Thursday, 15 July 2010

Refactoring as Time Machine

Dear Junior

If I had a time machine, I would not need to worry very much on how to invest my retirement pension plan. I could just pick any random fund, and if that one turns bad, I could just travel back in time and pick one that will succeed instead.

Now, who said that time travel should be free? If nothing else, the power to run it should send your electricity bill to unusual heights. So each time travel will certainly come with a fee. However, if it enables me to "have made" a better choice of pension plan thirty years ago, it would probably be worth it.


The Existential Angst of Making Decisions

How wonderful would that be, to not have to spend effort and energy on finding what hopefully is the best, and then have to worry about having made the wrong decision.

Unfortunately, I have no time machine. And chances are I will not have one either when time comes for me to retire, about thirty years from now.

So, boring and uninteresting it might be, I have to spend time and energy on investigating different choices to make a good one. And live with the angst.

In System Development We also make Decisions

When developing software, I constantly have to make a lot of decisions, small or big. It might be just what to name a method, or it might be how to split the system in tiers; still decisions, decisions, decisions. And, all those choices affect how easy the system will be to work with in the future - picking the wrong choice, and I will have a hard time.

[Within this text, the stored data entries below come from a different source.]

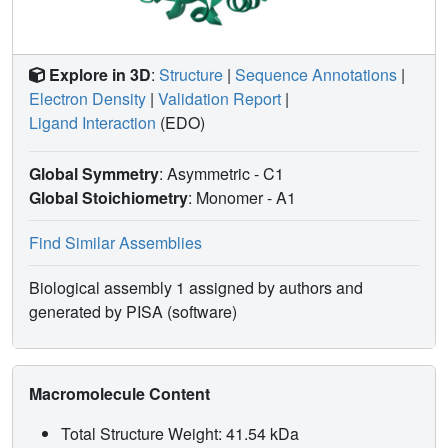
Explore in 3D
:
Structure
|
Sequence Annotations
|
Electron Density
|
Validation Report
|
Ligand Interaction
(EDO)
Global Symmetry
: Asymmetric - C1
Global Stoichiometry
: Monomer -
A1
Find Similar Assemblies
Biological assembly 1 assigned by authors and
generated by PISA (software)
Macromolecule Content
Total Structure Weight: 41.54 kDa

Sometimes I find that I have earlier made a design- or architecture decision that "seemed like a good idea at the moment", but now feels like crap. Perhaps I should have spent a little more time and effort thinking over all possible futures?

In System Development We Have a Time Machine

To my delight, I have found that in system development I have the time machine I lack in financial investments. Often some not-too-complicated refactorings can "take me back in time" and change that template method solution (that does not suite me well any longer) to a shiny state and strategy pattern (that does suit my current needs).

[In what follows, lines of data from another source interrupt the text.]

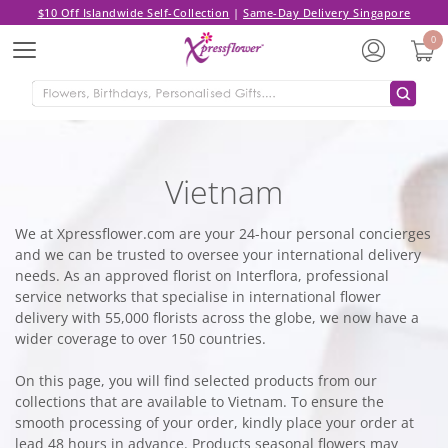
$10 Off Islandwide Self-Collection
|
Same-Day Delivery Singapore
0
Menu
Vietnam
We at Xpressflower.com are your 24-hour personal concierges
and we can be trusted to oversee your international delivery
needs. As an approved florist on Interflora, professional
service networks that specialise in international flower
delivery with 55,000 florists across the globe, we now have a
wider coverage to over 150 countries.
On this page, you will find selected products from our
collections that are available to Vietnam. To ensure the
smooth processing of your order, kindly place your order at
lead 48 hours in advance. Products seasonal flowers may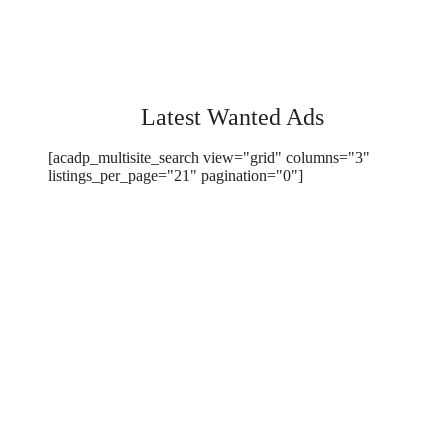
Latest Wanted Ads
[acadp_multisite_search view="grid" columns="3"
listings_per_page="21" pagination="0"]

Of course, the refactoring time travel is not for free - there is a fee to be paid in the work I have to do and the testing to ensure it went well. However, that fee is much lower than paying the price of continue working with a code-base that is not well aligned with my best-idea-at-the-moment.

Obviously, I still have to spend enough time and energy to find a decent solution when making a choice. The difference is that I do not have to spend the enormous effort to cover all options. The possibility of making future refactorings simply shrews the economics of making a decision. Refactorings make it possible to settle for a good solution now, keep the speed up, and pay the small fee for changing your mind in the future. And I can skip the "angst" part.

In that way refactoring is a wonderful little time machine.


Yours
  Dan


Ps The ability to do refactorings in the future makes it possible to keep options open longer, thus deferring decision-commitment. This is what I see as the central message of the Real Options-movement.

3 comments:

  1. First of all I believe word "angst" means anxiety(I asked to Google:) ).And of course I was just coming outside after a conversation on "Which suits? Big picture or Small?". If I read it before I could have definitely apply some "Time Machine" Thoughts :)

    Great and Nice thought, It sounds very well for me at the right time...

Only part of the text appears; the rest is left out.